- [Try it]:
Print out the entries below with no edits.

- [The data]:
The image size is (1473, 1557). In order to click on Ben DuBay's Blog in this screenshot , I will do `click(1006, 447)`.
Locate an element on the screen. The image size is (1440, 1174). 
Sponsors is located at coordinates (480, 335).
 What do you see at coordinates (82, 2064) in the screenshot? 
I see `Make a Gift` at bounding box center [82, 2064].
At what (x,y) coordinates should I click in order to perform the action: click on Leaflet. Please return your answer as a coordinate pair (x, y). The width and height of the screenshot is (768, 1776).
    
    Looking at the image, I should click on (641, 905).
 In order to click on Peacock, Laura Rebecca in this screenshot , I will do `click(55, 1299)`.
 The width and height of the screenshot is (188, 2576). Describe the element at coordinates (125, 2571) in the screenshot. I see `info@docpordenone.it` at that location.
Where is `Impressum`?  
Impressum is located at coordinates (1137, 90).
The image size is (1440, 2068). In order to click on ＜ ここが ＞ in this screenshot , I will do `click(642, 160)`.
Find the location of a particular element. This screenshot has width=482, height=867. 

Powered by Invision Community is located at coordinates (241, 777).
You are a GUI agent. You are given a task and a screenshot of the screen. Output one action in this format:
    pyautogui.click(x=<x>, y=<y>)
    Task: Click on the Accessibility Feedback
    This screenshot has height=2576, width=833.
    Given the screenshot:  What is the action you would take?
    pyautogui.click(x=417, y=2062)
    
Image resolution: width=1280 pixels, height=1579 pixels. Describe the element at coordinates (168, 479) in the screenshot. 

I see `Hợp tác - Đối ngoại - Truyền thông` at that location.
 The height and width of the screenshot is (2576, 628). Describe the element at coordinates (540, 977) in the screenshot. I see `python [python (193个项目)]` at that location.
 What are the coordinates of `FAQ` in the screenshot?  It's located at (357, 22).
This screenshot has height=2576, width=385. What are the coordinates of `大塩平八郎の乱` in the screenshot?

- [Response for this exercise]:
The image size is (1473, 1557). In order to click on Ben DuBay's Blog in this screenshot , I will do `click(1006, 447)`.
Locate an element on the screen. The image size is (1440, 1174). 
Sponsors is located at coordinates (480, 335).
 What do you see at coordinates (82, 2064) in the screenshot? 
I see `Make a Gift` at bounding box center [82, 2064].
At what (x,y) coordinates should I click in order to perform the action: click on Leaflet. Please return your answer as a coordinate pair (x, y). The width and height of the screenshot is (768, 1776).
    
    Looking at the image, I should click on (641, 905).
 In order to click on Peacock, Laura Rebecca in this screenshot , I will do `click(55, 1299)`.
 The width and height of the screenshot is (188, 2576). Describe the element at coordinates (125, 2571) in the screenshot. I see `info@docpordenone.it` at that location.
Where is `Impressum`?  
Impressum is located at coordinates (1137, 90).
The image size is (1440, 2068). In order to click on ＜ ここが ＞ in this screenshot , I will do `click(642, 160)`.
Find the location of a particular element. This screenshot has width=482, height=867. 

Powered by Invision Community is located at coordinates (241, 777).
You are a GUI agent. You are given a task and a screenshot of the screen. Output one action in this format:
    pyautogui.click(x=<x>, y=<y>)
    Task: Click on the Accessibility Feedback
    This screenshot has height=2576, width=833.
    Given the screenshot:  What is the action you would take?
    pyautogui.click(x=417, y=2062)
    
Image resolution: width=1280 pixels, height=1579 pixels. Describe the element at coordinates (168, 479) in the screenshot. 

I see `Hợp tác - Đối ngoại - Truyền thông` at that location.
 The height and width of the screenshot is (2576, 628). Describe the element at coordinates (540, 977) in the screenshot. I see `python [python (193个项目)]` at that location.
 What are the coordinates of `FAQ` in the screenshot?  It's located at (357, 22).
This screenshot has height=2576, width=385. What are the coordinates of `大塩平八郎の乱` in the screenshot?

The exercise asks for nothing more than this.